(Source records)
________

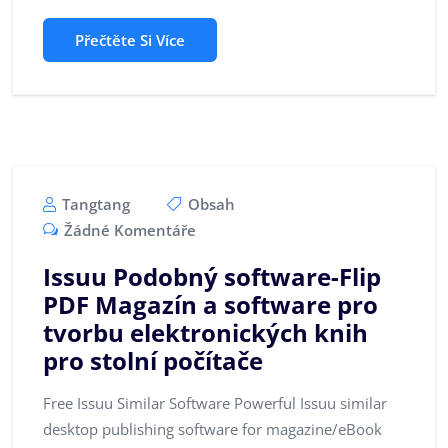
Přečtěte Si Více
Tangtang
Obsah
Žádné Komentáře
Issuu Podobný software-Flip
PDF Magazín a software pro
tvorbu elektronických knih
pro stolní počítače
Free Issuu Similar Software Powerful Issuu similar
desktop publishing software for magazine/eBook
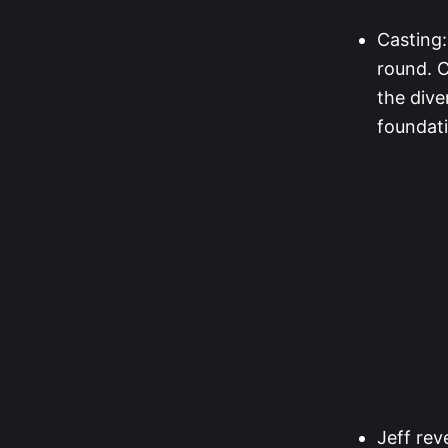
Casting:
round. C
the dive
foundati
Jeff rev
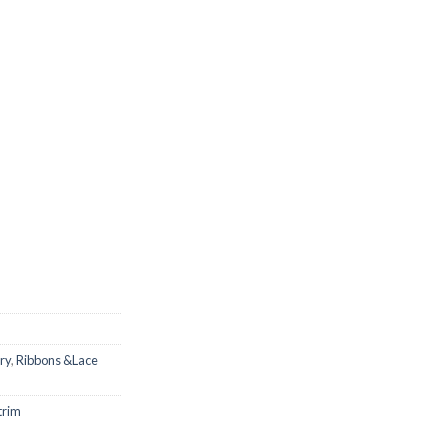
ry
,
Ribbons &Lace
trim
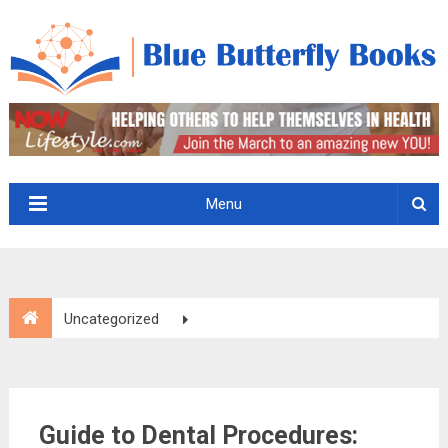
Menu
Uncategorized
Guide to Dental Procedures: Common Dental Services You
Should Know
Guide to Dental Procedures:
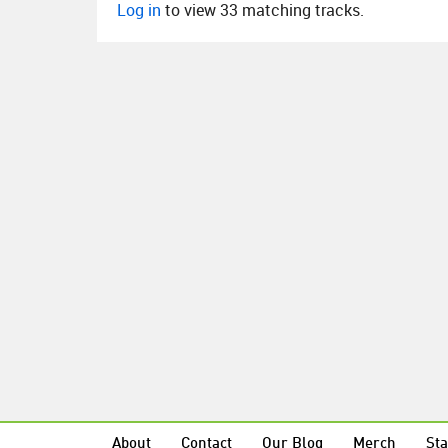
Log in
to view 33 matching tracks.
About
Contact
Our Blog
Merch
Sta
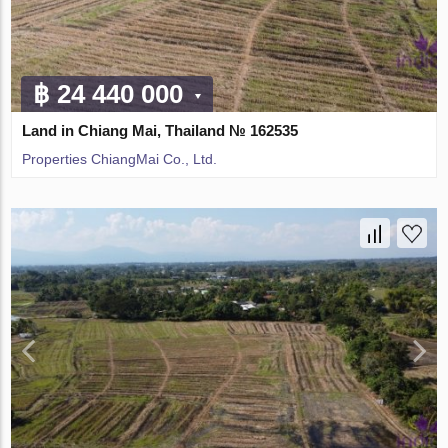
฿ 24 440 000
Land in Chiang Mai, Thailand № 162535
Properties ChiangMai Co., Ltd.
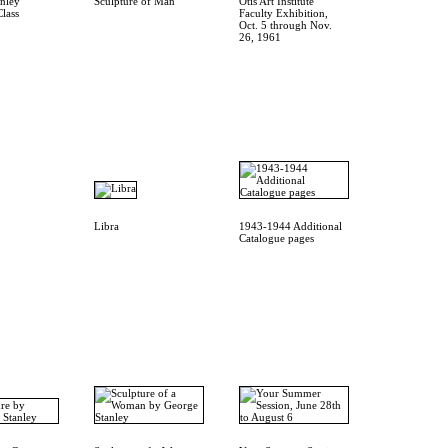
nley
Sculpture of Man
Otis Art Institute
Class
Faculty Exhibition,
Oct. 5 through Nov.
26, 1961
Libra
1943-1944 Additional
Catalogue pages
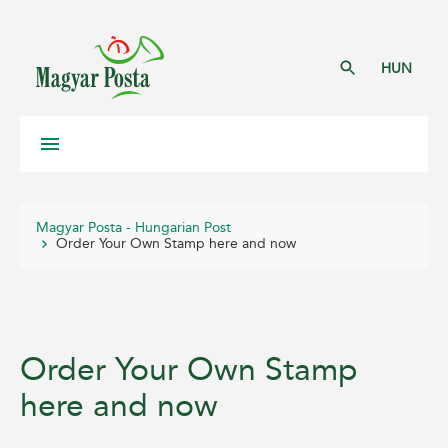
HUN
Magyar Posta - Hungarian Post
Order Your Own Stamp here and now
Order Your Own Stamp
here and now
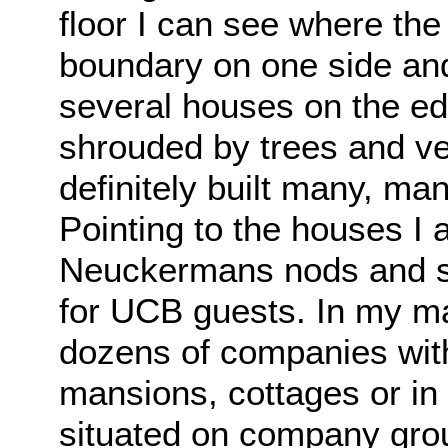
floor I can see where th
boundary on one side and 
several houses on the edg
shrouded by trees and v
definitely built many, ma
Pointing to the houses I 
Neuckermans nods and s
for UCB guests. In my man
dozens of companies with
mansions, cottages or in
situated on company grou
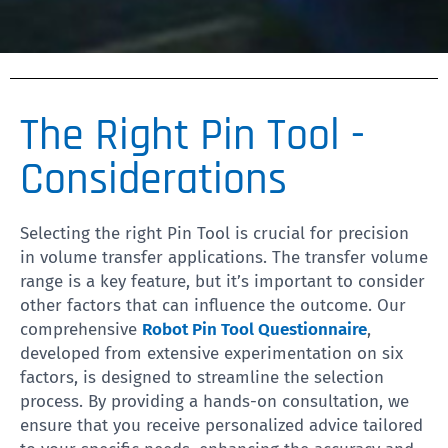
The Right Pin Tool -
Considerations
Selecting the right Pin Tool is crucial for precision
in volume transfer applications. The transfer volume
range is a key feature, but it’s important to consider
other factors that can influence the outcome. Our
comprehensive
Robot Pin Tool Questionnaire
,
developed from extensive experimentation on six
factors, is designed to streamline the selection
process. By providing a hands-on consultation, we
ensure that you receive personalized advice tailored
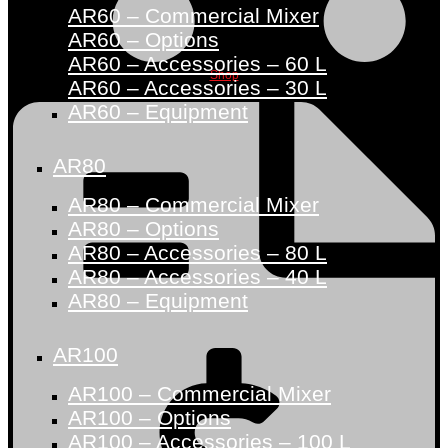
AR60 – Commercial Mixer
AR60 – Options
AR60 – Accessories – 60 L
Shop
AR60 – Accessories – 30 L
AR60 – Equipment
AR80
AR80 – Commercial Mixer
AR80 – Options
AR80 – Accessories – 80 L
AR80 – Accessories – 40 L
AR80 – Equipment
AR100
AR100 – Commercial Mixer
AR100 – Options
AR100 – Accessories – 100 L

________

● **Action item**
Only the lines above starting with the line with "Land in Chiang Mai, Thailand № 162535" and going on through the line with "AR80 – Options" belong in the answer; repeat them exactly, minus any picture.

● **Solution to this problem**
Land in Chiang Mai, Thailand № 162535
Properties ChiangMai Co., Ltd.
nley
Sculpture of Man
Otis Art Institute
Class
Faculty Exhibition,
Oct. 5 through Nov.
26, 1961
Libra
1943-1944 Additional
Catalogue pages
HUN
Magyar Posta - Hungarian Post
Order Your Own Stamp here and now
Order Your Own Stamp
here and now
floor I can see where th
boundary on one side and 
several houses on the edg
shrouded by trees and v
definitely built many, ma
Pointing to the houses I 
Neuckermans nods and s
for UCB guests. In my man
dozens of companies with
mansions, cottages or in
situated on company grou
The Right Pin Tool -
Considerations
Selecting the right Pin Tool is crucial for precision
in volume transfer applications. The transfer volume
range is a key feature, but it’s important to consider
other factors that can influence the outcome. Our
comprehensive
Robot Pin Tool Questionnaire
,
developed from extensive experimentation on six
factors, is designed to streamline the selection
process. By providing a hands-on consultation, we
ensure that you receive personalized advice tailored
AR60 – Commercial Mixer
AR60 – Options
AR60 – Accessories – 60 L
Shop
AR60 – Accessories – 30 L
AR60 – Equipment
AR80
AR80 – Commercial Mixer
AR80 – Options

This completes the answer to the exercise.